Peace

    I imagine a quiet place. There I am alone. There’s a cool spring breeze that teases me with the smell of freshly cut grass and flowers. The sunlight wraps its arms tight around my body. I am warm. I imagine I am walking through a tall wheat field. barefoot. The earth beneath my feet is sturdy with a little give but it is strong and it will hold me. I am not worried. I am not worried about the ticks or the spiders or the ants or any other form of insect or bug that’s curiosity would peak to the point of having crawled or flown onto my being. I am not worried about how dirty my feet will be or how, as I walk barefoot, one or both of my feet could become cut or injured in some way leading to an infection. I am not worried about getting taken against my will. I am not worried about a million other things that constantly run and bounce around inside my head. I am not worried because here. In this moment. I feel content. The palms of my hands graze the top of the wheat as I hold my arms out to my sides parallel to the ground, feeling the breeze pass by me. I feel loved. In the distance I hear unknown children laughing as they play. The creaking of the old metal swings take me back to my own childhood. I smile at the thought of the children’s joy. Their carefree ‘throwing caution to the wind’ attitudes. I close my eyes as I walk taking slow deep breaths of air into my lungs. I am wearing a long summer dress that stops slightly above my ankles and that hugs my body in the right places and flows eloquently in the others. My hair has light waves in it.

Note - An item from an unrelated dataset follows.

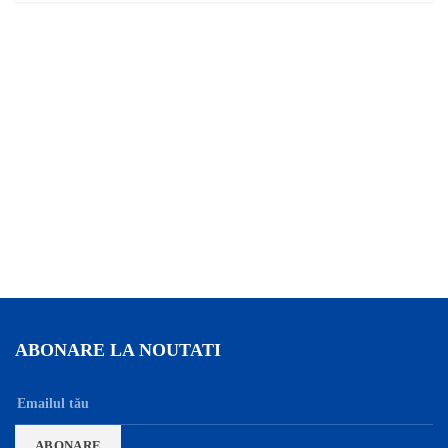
ABONARE LA NOUTATI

Breathe in. . . . Breathe out. . . . Breathe in. . . . Breathe out. . . .
This is not my reality though as I have no field and I would never not be worried. But I can close my eyes and imagine. Imagine a quiet mind and a calm body. Drowning out the busy noise of the world. And imagining total acceptance for all that has been and all that will be. I close my eyes. I am at peace. If only for a moment.